Hello every one,
This is my first experience with opensource and I don't actually know how to solve most of my problems so I'm sorry if this question could sound stupid to some of you.
First of all, a little introduction to what I did and what went wrong.
I downloaded Autodesk EAGLE in a ".tar.gz" package for Linux 64bit, I opnened it and tried to execute the ./eagle command in the shell but I got a segmentation fault error.
As it was said in the instructions it could have happend so following instrucions I tried to install "libopenssl-devel" using "sudo zypper install libopenssl-devel" command but neither this worked, as the shell didn't recognize the zypper command.
So the question is how can I solve this situation and if it's not possible, is there any other free software for students that I could use insted of Eagle?
Same issues here. I've gotten ZERO help from AutoDesk support.
I'm cutting our new Eagle subscription licenses... the "upgrade" isn't worth it. They completely break Linux support with their *first* release.
Eagle isn't open source (it never was) I'd recommend KiCAD. You spend a lot of time designing boards in a solution (and learning the UI). I feel like AutoDesk isn't committed to Eagle or Linux. I bet within a year or two AutoDesk will call linux support "too hard" and pull it.
Jorge, 5 weeks ago, you said something about an "update release in the next few days" which apparently hasn't happened.
I was about to buy a subscription, but now I'm considering not to, because we need to have Eagle running on Linux.
Please post an update on this. Thanks.
Hi danielYHGJJ,
We are really sorry for any inconvenience your are experiencing, the developing and support team do their best to test EAGLE in as many Linux Distributions as possible to avoid these issues. Besides providing the free version for the convenience to everyone, it also gives the user the opportunity to make sure its going to operate properly for their operating system. We have had a few updates for EAGLE that have been able to solve some issues with Linux, we have expected to get a new one really soon that will solve this. We just ask for your patience, we are working on it!!
Best Regards,
Edwin
"
We are really sorry for any inconvenience your are experiencing, the developing and support team do their best to test EAGLE in as many Linux Distributions as possible to avoid these issues. Besides providing the free version for the convenience to everyone, it also gives the user the opportunity to make sure its going to operate properly for their operating system. We have had a few updates for EAGLE that have been able to solve some issues with Linux, we have expected to get a new one really soon that will solve this. We just ask for your patience, we are working on it!!
Best Regards,
" -- Edwin
It's really weird to ask the community to have patience when the first release:
* Breaks on several distros that have always worked well
* Is a *LOT* more unstable (I tried doing designs, and it crashed several times over an hour)
* The only new "feature" is a more expensive subscription model.
So pretty much you've taken something that has functioned well for decades that engineers pour countless hours into using, done a rushed release to add a new more expensive licensing model, broken it without adding any new features, and then offer little to no support.

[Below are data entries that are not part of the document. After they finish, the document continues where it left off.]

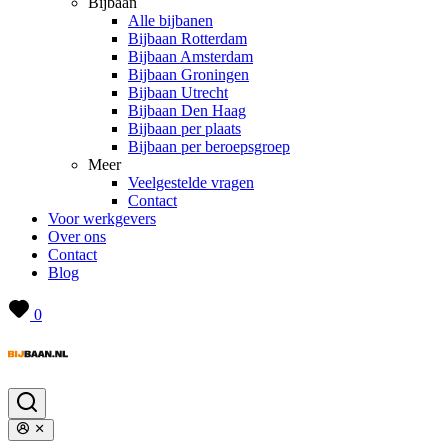
Bijbaan
Alle bijbanen
Bijbaan Rotterdam
Bijbaan Amsterdam
Bijbaan Groningen
Bijbaan Utrecht
Bijbaan Den Haag
Bijbaan per plaats
Bijbaan per beroepsgroep
Meer
Veelgestelde vragen
Contact
Voor werkgevers
Over ons
Contact
Blog
0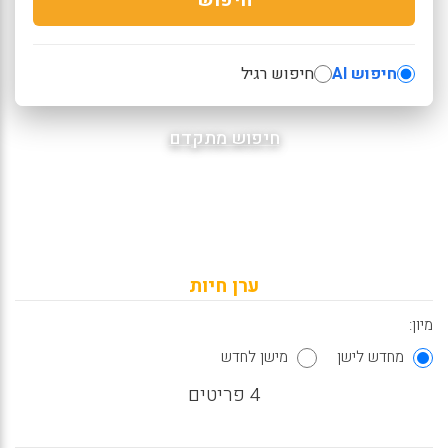
חיפוש AI
חיפוש רגיל
חיפוש מתקדם
ערן חיות
מיון:
מחדש לישן
מישן לחדש
4 פריטים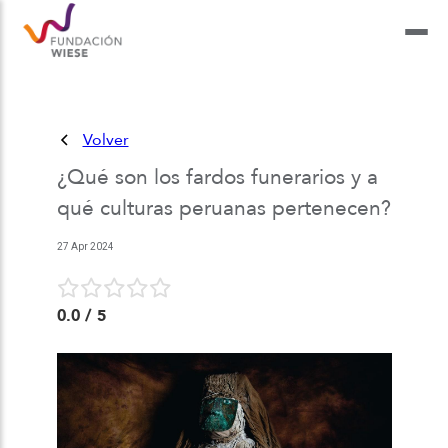
Volver
¿Qué son los fardos funerarios y a
qué culturas peruanas pertenecen?
27 Apr 2024
0.0
/ 5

Sounds like a winning product roadmap. KiCAD is working well for us after the initial learning curve. Eagle had a nicer workflow, but "not crashing all the time" is a great improvement. I've directed what we were going to pay for Eagle into donations for KiCAD.

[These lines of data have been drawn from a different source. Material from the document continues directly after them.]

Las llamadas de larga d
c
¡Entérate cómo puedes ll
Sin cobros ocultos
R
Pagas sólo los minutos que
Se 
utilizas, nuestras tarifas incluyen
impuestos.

Yes, that's all really confusing. I've used EAGLE for many years and I was very happy with it.
We are bound to EAGLE for now due to existing libraries and some engineers that have already started their work and time pressure, but we will definitely have a closer look at KiCAD as soon as our schedule permits. Are there any importers for existing libraries, schematics, layouts?
There is a pretty good conversion script here:
https://github.com/lachlanA/eagle-to-kicad
Changing your libraries is going to be somewhat painful, but it does
reduce your lock-in to a single solution. This Autodesk change is a good
reminder that getting heavily locked into a solution can be a big risk.

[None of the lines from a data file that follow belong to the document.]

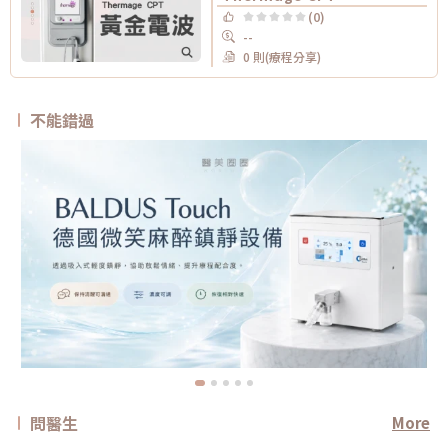
(0)
--
0 則(療程分享)
不能錯過
問醫生
More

Once you're online with KiCAD you're completely protected against
vendor lock-in. The library formats are open, and will import to a lot
of applications
One more gotcha... when designing boards in KiCAD, schematic parts and footprints are not tightly coupled. This threw me for a loop at first but is a *LOT* easier to deal with long-term.
Example:
I have a two pin screw terminal. There really isn't a two pin screw terminal schematic piece... however, there are generic 2-pin headers. You use one of these, then KiCAD will show you a list of two pin footprints you can link together when going to PCB design. It's a bit tricky to wrap your head around at first, but we have discovered it makes designs a lot more flexible long-term.
HI @kallisti5,
Thank you for participating. There's a few things that I think need to be clarified, the only distro that is really giving EAGLE any major trouble right now is Fedora and that is being worked on. Much of EAGLE's infrastructure has been reworked in order to prepare for all of the new features that are planned (push and shove, better library management, integration with Fusion, etc.) so it's not surprising that there were a few hiccups on the first release.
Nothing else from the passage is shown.